In the European Parliament, opinion was divided. Some parties support the deal, most notably European People’s Party President Manfred Weber.

The parties of Italian Prime Minister Giorgia Meloni and Dutch Prime Minister Mark Rutte, the heads of state who also signed the deal with the Tunisian Presient Kais Saied, also backed the move, calling it a “blueprint”.

Marco Zanni, of the Identity and Democracy group in the Italian government party La Lega, was more sceptical, saying the “EU doesn’t really want to get to grips with that problem”.

Likewise in the Netherlands, Samira Refaela of the governing D66 party and a member of Renew Europe, criticised the EC President. “It’s crazy von der Leyen did not learn from the Turkey deal.”

The left-leaning Spanish Government, currently holder of the European Union presidency, defended the agreement, while the Socialist S&D Group said it wanted the EU to “reconsider” it.

The S&D Group vice-president responsible for foreign affairs Pedro Marques pointed to what he said was “democratic backsliding, rule of law jeopardised, human rights, opposition rights, freedom of media and speech violated. Racist attacks against black migrants”.

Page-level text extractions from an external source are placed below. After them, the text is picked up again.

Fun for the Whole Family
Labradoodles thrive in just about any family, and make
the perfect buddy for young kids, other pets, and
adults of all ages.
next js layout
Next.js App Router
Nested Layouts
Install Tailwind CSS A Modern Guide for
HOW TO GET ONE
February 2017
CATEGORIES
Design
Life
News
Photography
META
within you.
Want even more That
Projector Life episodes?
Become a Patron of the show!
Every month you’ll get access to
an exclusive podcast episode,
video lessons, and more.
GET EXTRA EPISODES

“Despite all of this, with no involvement of the … Parliament nor transparency on how the EU funds will be spent, the European Commission has signed a Memorandum of Understanding with the Tunisian President Kais Saied,” Marques said.

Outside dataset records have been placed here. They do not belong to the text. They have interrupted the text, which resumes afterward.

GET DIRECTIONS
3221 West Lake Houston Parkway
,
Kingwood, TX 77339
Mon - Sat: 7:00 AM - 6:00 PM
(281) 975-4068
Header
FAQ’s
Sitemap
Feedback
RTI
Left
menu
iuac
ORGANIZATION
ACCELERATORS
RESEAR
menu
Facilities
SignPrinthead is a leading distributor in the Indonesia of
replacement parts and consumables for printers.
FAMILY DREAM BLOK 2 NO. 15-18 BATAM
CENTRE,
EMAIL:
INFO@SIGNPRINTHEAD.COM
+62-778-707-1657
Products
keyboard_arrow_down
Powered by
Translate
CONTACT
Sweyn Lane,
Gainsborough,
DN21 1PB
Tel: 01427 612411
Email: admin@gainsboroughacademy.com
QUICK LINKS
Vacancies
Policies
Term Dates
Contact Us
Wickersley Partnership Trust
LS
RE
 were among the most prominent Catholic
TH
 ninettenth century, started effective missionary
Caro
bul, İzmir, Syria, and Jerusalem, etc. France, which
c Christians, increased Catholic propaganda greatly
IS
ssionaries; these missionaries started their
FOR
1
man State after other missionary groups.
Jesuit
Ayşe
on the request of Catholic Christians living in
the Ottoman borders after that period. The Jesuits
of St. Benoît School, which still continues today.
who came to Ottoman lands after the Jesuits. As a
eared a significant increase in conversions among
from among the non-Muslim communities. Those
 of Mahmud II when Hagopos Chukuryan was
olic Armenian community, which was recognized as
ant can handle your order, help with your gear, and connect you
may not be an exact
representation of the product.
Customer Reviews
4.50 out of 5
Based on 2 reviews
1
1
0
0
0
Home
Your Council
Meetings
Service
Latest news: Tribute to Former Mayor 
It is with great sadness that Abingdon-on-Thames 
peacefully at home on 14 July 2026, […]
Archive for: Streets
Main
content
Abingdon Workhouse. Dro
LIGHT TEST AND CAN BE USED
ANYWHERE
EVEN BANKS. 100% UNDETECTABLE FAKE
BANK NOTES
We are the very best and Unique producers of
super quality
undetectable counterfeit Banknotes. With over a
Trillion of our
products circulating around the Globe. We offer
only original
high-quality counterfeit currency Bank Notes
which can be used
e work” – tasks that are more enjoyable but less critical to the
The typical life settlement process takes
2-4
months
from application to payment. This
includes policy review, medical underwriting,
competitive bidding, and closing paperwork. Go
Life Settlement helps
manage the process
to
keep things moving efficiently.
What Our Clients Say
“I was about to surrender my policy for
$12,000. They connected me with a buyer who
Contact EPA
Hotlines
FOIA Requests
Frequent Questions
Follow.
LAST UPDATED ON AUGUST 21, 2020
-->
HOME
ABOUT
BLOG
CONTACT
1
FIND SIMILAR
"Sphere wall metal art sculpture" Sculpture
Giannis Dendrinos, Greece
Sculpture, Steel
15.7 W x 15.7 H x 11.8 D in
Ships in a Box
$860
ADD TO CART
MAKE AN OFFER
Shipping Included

On the Right, the ECR Group in the Parliament is also divided. Ryszard Czarnecki of the Polish ruling PiS party said the deal would be instrumental in reducing and better controlling migration across the Mediterranean.

In a statement sent to Brussels Signal he said: “My country has long said that we must do everything to support countries in Africa and Asia from where immigrants and refugees come to Europe.”

MEP Assita Kanko, representing Belgium’s N-VA, which is also part of the ECR, said: “No one is impressed by what the EU has done here, especially not the human traffickers or the Tunisian leader.

“Today, we have the highest numbers [of migrants] since 2016. The only effect is the explosive influx through Tunisia and the embarrassment of the EU.

“You cannot sign a blank cheque for every problem you are afraid to solve. Now the EU has to dance with the devil. I’m not joining in,” he stated.

In Belgium, almost all parties seem opposed; next to the NVA and the right-wing Vlaams Belang, the Social Democrats, Greens, radical leftists and most Liberals were also critical of the deal.

The Tunisia agreement foresees unconditional EU financial aid to the country to manage its borders, together with funds for projects to reinforce ties between the bloc and Tunisia, through Italy.

In July, the EU’s home affairs chief Ylva Johansson reported a significant surge in asylum seekers departing Tunisia for Europe this year, with the number reaching 45,000 so far.

Among this group, approximately 5,000 individuals were believed to be of Tunisian descent, indicating that the country is becoming a favoured transit point for migrants and refugees wishing to enter Europe.